The overall problem is that global agreement in an operating system like Linux is expensive. While it would have shocked his 50-years-ago self, it turns out that the speed of light is too slow and atoms are too big; those things are causing massive problems in concurrent software these days. The way that is handled by RCU is to synchronize both in time and in space, he said. The core RCU API is split into two sets of temporal and spatial calls. RCU is a way to allow readers of a data structure to continue working with it while an updater makes a change; RCU is most often used with linked lists of various sorts.

He showed a slide with four quadrants that described how RCU works on the temporal side. The basic idea is that readers call rcu_read_lock() before they read the data and rcu_read_unlock() after they are done. That allows an updater to remove the locked data, so long as it calls synchronize_rcu() (or receives the callback it set up with call_rcu()) before it actually frees it. The old data may still be in use by a reader, but RCU guarantees that all readers have unlocked it before it will return from synchronize_rcu(). The four quadrants show the possible orderings of a reader's lock/unlock and an updater's removal of the data, synchronize_rcu(), and the freeing of the old data. The one that could lead to serious misbehavior, where the removal is done after the lock and the freeing of the old memory is done before the unlock, is prevented by RCU. If that actually happens, it is a bug in RCU, he said.

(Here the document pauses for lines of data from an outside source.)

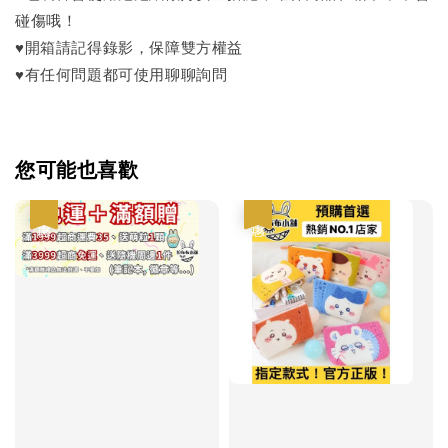
碰傷哦！
♥開箱請記得錄影，保障雙方權益
♥有任何問題都可使用聊聊詢問
您可能也喜歡
優惠
優惠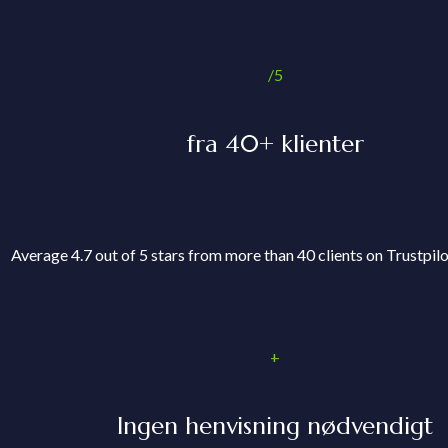
/5
fra 40+ klienter
Average 4.7 out of 5 stars from more than 40 clients on Trustpil
+
Ingen henvisning nødvendigt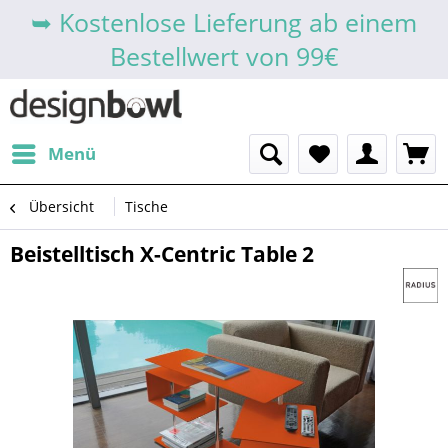
➥ Kostenlose Lieferung ab einem
Bestellwert von 99€
Menü
Übersicht
Tische
Beistelltisch X-Centric Table 2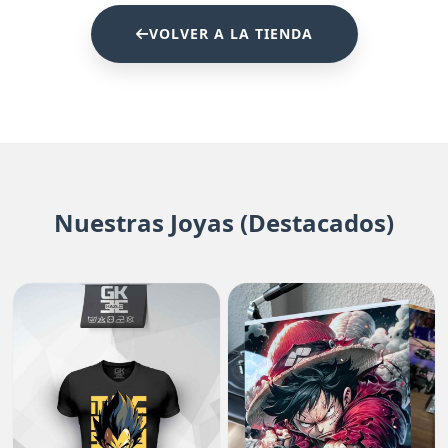
VOLVER A LA TIENDA
Nuestras Joyas (Destacados)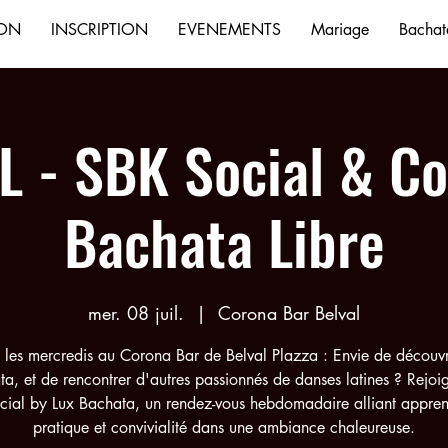
ION
INSCRIPTION
EVENEMENTS
Mariage
Bachata
L - SBK Social & Co
Bachata Libre
mer. 08 juil.
  |  
Corona Bar Belval
 les mercredis au Corona Bar de Belval Plazza : Envie de découvr
a, et de rencontrer d'autres passionnés de danses latines ? Rejoi
ial by Lux Bachata, un rendez-vous hebdomadaire alliant appren
pratique et convivialité dans une ambiance chaleureuse.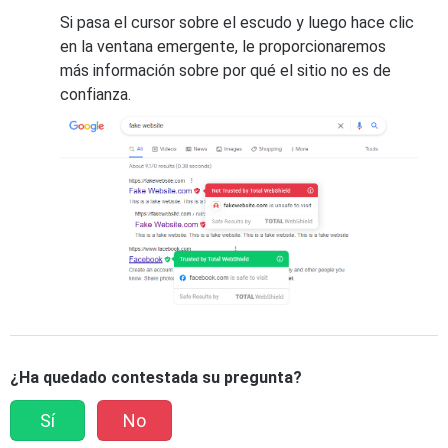
Si pasa el cursor sobre el escudo y luego hace clic
en la ventana emergente, le proporcionaremos
más información sobre por qué el sitio no es de
confianza.
¿Ha quedado contestada su pregunta?
Sí
No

He also looked at the global agreement cost, contrasting the use of a reader-writer lock with that of RCU. When an updater wants to change the data using a reader-writer lock, there is a period of time before that lock has propagated to each of the readers, then the update can be done, but there is another lag waiting for that update to reach all of the readers. During all of that time, the readers are stalled waiting to be able to read again. Using RCU, that same time period is no longer wasted. Readers can continue, possibly with an outdated version of the data, while updaters just need to wait until the end of the grace period to ensure that all subsequent readers will see the new data.

He showed some graphs to explain why the complexity of RCU is tolerated. RCU performs better than a reader-writer lock and it scales a lot better as the number of threads goes up. In addition, the shorter the critical section and the more CPUs there are, the better RCU looks, he said. RCU can also prevent some deadlocks.

More information about RCU can be found in the LWN kernel index entry for RCU. A good starting point is "The RCU API, 2019 edition".

Changes

That ended his "full-speed review of RCU". He put up a list of eight changes to RCU that he wanted to talk about; he would guess at which of those were the most important to the audience and dig into them a bit deeper. He began with flavor consolidation.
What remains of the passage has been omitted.